Back-to-school: Vaccinations, portables, and teachers without a contract
Credit to Author: Lori Culbert| Date: Sat, 07 Sep 2019 10:00:12 +0000
When the first bell rang Tuesday morning, students entered a school year that promises new curriculum and policies, ongoing battles over portables and teacher shortages, and the looming uncertainty of labour unrest.
Top of mind for many parents this September will likely be the stalled bargaining between the province and the teachers’ union, after the teachers’ contract expired in June. The negotiations will resume in two weeks and both sides insist there are no immediate plans for picket lines to close classrooms.
“No vote on job actions has been authorized at this time,” B.C. Teachers Federation president Teri Mooring said after talks broke down a week ago.
One major change for B.C.’s 546,000 school-age students will be the final rollout of the province’s new curriculum, which was introduced three years ago to the youngest kids and has now been expanded to Grades 11 and 12. Seniors students will have more courses to choose from, and far fewer exams.
This is also the first year that schools must put free menstrual products in bathrooms, and that parents are required to report their children’s vaccinations, a new policy that came into effect after last year’s measles scare.
“This is not really to identify people who do not have immunized children, or who are not immunized themselves, and give them a hard time.
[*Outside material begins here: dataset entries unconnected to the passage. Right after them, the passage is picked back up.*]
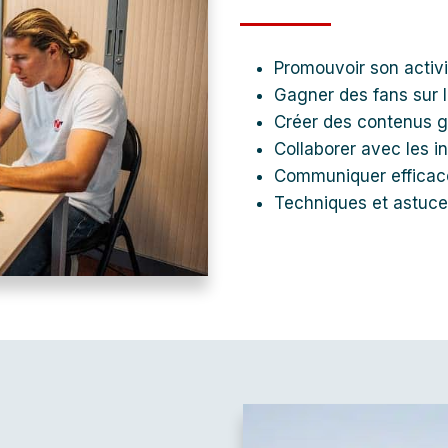
Promouvoir son activit
Gagner des fans sur 
Créer des contenus g
Collaborer avec les i
Communiquer efficac
Techniques et astuce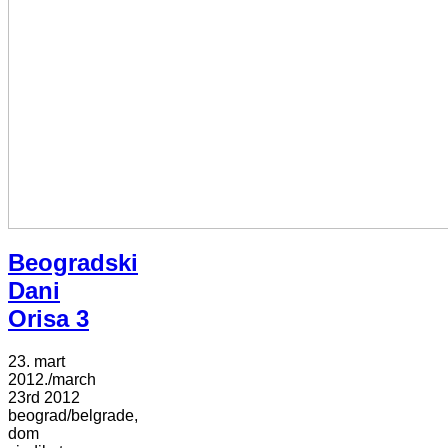
Beogradski
Dani
Orisa 3
23. mart
2012./march
23rd 2012
beograd/belgrade,
dom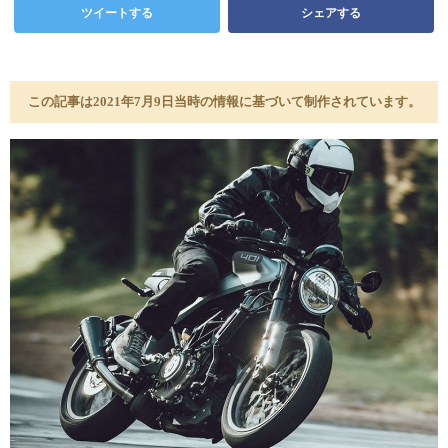
ツイートする
シェアする
この記事は2021年7月9日当時の情報に基づいて制作されています。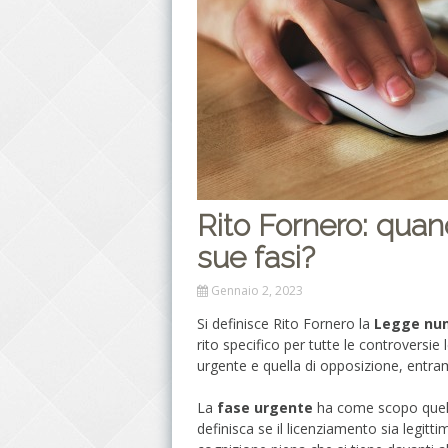
Rito Fornero: quan
sue fasi?
Gennaio 2, 2023
Si definisce Rito Fornero la
Legge num
rito specifico per tutte le controversie 
urgente e quella di opposizione, entram
La
fase urgente
ha come scopo quell
definisca se il licenziamento sia legitt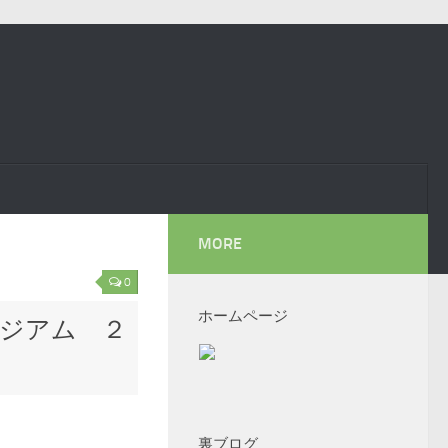
MORE
0
ホームページ
タジアム ２
裏ブログ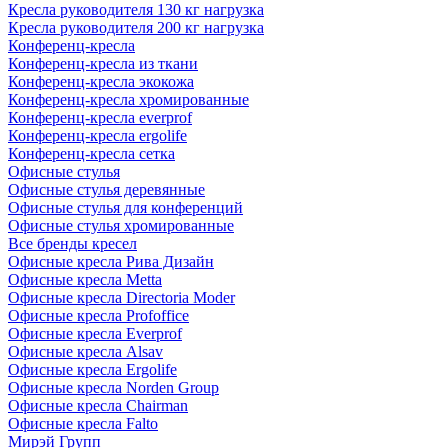
Кресла руководителя 130 кг нагрузка
Кресла руководителя 200 кг нагрузка
Конференц-кресла
Конференц-кресла из ткани
Конференц-кресла экокожа
Конференц-кресла хромированные
Конференц-кресла everprof
Конференц-кресла ergolife
Конференц-кресла сетка
Офисные стулья
Офисные стулья деревянные
Офисные стулья для конференций
Офисные стулья хромированные
Все бренды кресел
Офисные кресла Рива Дизайн
Офисные кресла Metta
Офисные кресла Directoria Moder
Офисные кресла Profoffice
Офисные кресла Everprof
Офисные кресла Alsav
Офисные кресла Ergolife
Офисные кресла Norden Group
Офисные кресла Chairman
Офисные кресла Falto
Мирэй Групп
This is about operating our health care system in an effective way,” said Dr. Manish Sadarangani, director of the Vaccine Evaluation Centre at B.C. Children’s Hospital.
Some of the key issues facing students in 2019-20 are repetitions of previous years — most notably the ongoing shortage of teachers in at least two-thirds of the province’s 60 districts.
“I hear regularly from districts that they are meeting or have met their hiring requirements, but we know that there are some shortages that will continue, particularly in rural and in some cases northern school districts,” Education Minister Rob Fleming said. “We are making progress and we will continue to look for opportunities to improve.”
But Mooring countered that few, if any, of the districts have enough substitute teachers, and claimed more and more uncertified teachers are employed by schools unable to hire someone with education training.
And in Surrey, B.C.’s fastest-growing district, students were greeted by even more portables this year, despite the NDP’s campaign promise to reduce temporary classrooms in that city.
“We are in a state of crisis and it only seems to be getting worse for us with the amount of families who keep moving out here,” said Surrey mother Rina Diaz, who has two daughters attending overcapacity schools.
B.C.’s K to 12 system got bigger this year, with an extra 3,155 children — nearly double the number of new kids who enrolled last September. Surrey, Chilliwack, Maple Ridge-Pitt Meadows and Langley all gained hundreds of new students; enrolment was down in other districts, including Vancouver, North Vancouver, West Vancouver and Sea-to-Sky (Squamish).
Here’s a look at what parents and students need to know, now that classes have begun:
B.C. still needs to hire more teachers, mostly due to the 2016 Supreme Court of Canada ruling that restored class size and composition language the previous Liberal government had improperly stripped from teacher contracts.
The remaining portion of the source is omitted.